In the worldwide literature, few cases of the use of belatacept in patients with aHUS post kidney transplant have been documented.15 Merola et al. reported a patient with TMA secondary to the use of calcineurin inhibitors 18h after the transplant, being managed with eculizumab and replacing tacrolimus with belatacept, achieving full recovery of kidney graft function and free of recurrences at two years of follow-up.14 Dedhia et al. published a case of recurrent aHUS due to homozygous factor H mutation 14 days after kidney transplant, which was treated with eculizumab and replacing tacrolimus with belatacept, with recovery of kidney graft function and the patient remaining stable at 2.5 years of follow up.2 To our knowledge, this is the first case reported where belatacept and eculizumab are used in combination as preventative therapy for aHUS recurrence in a kidney transplant patient with a history of factor H mutation.
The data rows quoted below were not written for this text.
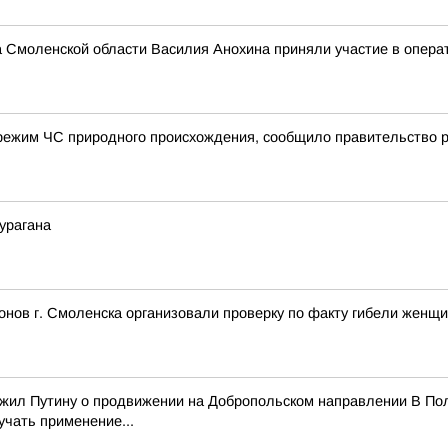
а Смоленской области Василия Анохина приняли участие в опера
режим ЧС природного происхождения, сообщило правительство 
урагана
нов г. Смоленска организовали проверку по факту гибели женщ
ожил Путину о продвижении на Добропольском направлении В Пол
учать применение...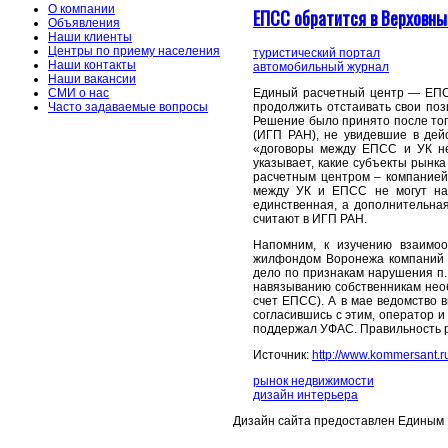
О компании
ЕПСС обратится в Верховны
Объявления
Наши клиенты
Центры по приему населения
туристический портал
Наши контакты
автомобильный журнал
Наши вакансии
Единый расчетный центр — ЕПС
СМИ о нас
продолжить отстаивать свои по
Часто задаваемые вопросы
Решение было принято после тог
(ИГП РАН), не увидевшие в дей
«договоры между ЕПСС и УК не
указывает, какие субъекты рын
расчетным центром – компанией,
между УК и ЕПСС не могут нав
единственная, а дополнительная
считают в ИГП РАН.
Напомним, к изучению взаимо
жилфондом Воронежа компаний 
дело по признакам нарушения п. 
навязыванию собственникам необ
счет ЕПСС). А в мае ведомство
согласившись с этим, оператор 
поддержал УФАС. Правильность ре
Источник:
http://www.kommersant.
рынок недвижимости
дизайн интерьера
Дизайн сайта предоставлен Единым 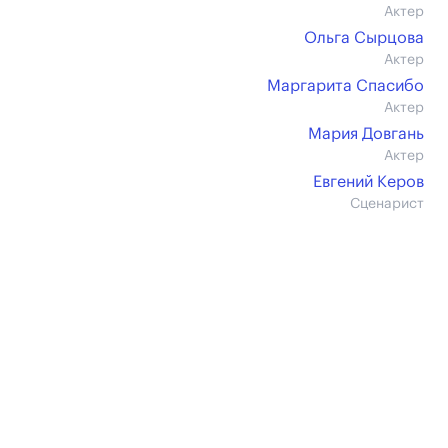
Актер
Ольга Сырцова
Актер
Маргарита Спасибо
Актер
Мария Довгань
Актер
Евгений Керов
Сценарист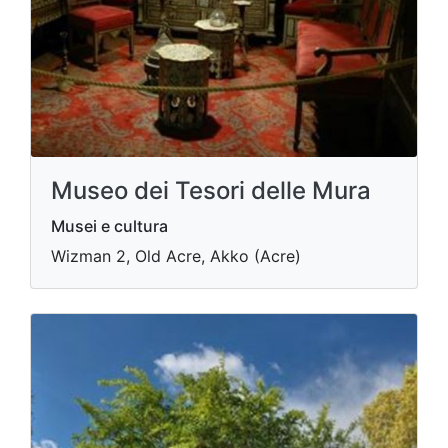
Museo dei Tesori delle Mura
Musei e cultura
Wizman 2, Old Acre, Akko (Acre)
In conclusion, although kidney transplant in patients with aHUS is frequently associated with relapse and loss of kidney graft, there is currently the possibility of decreasing these risks with the new available therapies such as use of eculizumab and non TMA-inducers such as belatacept, increasing the possibilities of a successful kidney transplant. In the case reported, it was decided to start thymoglobulin induction as it was a highly sensitised patient and eculizumab to prevent the recurrence of aHUS and humoral rejection. As maintenance treatment, it was decided to use belatacept, mycophenolate, and steroids, avoiding potential TMA-inducing drugs such as calcineurin inhibitors, with adequate evolution being achieved to date.

The author John Fredy Nieto-Ríos declares that he has given talks about thrombotic microangiopathies sponsored by Alexion Pharma. All other authors declare that they have no conflicts of interest.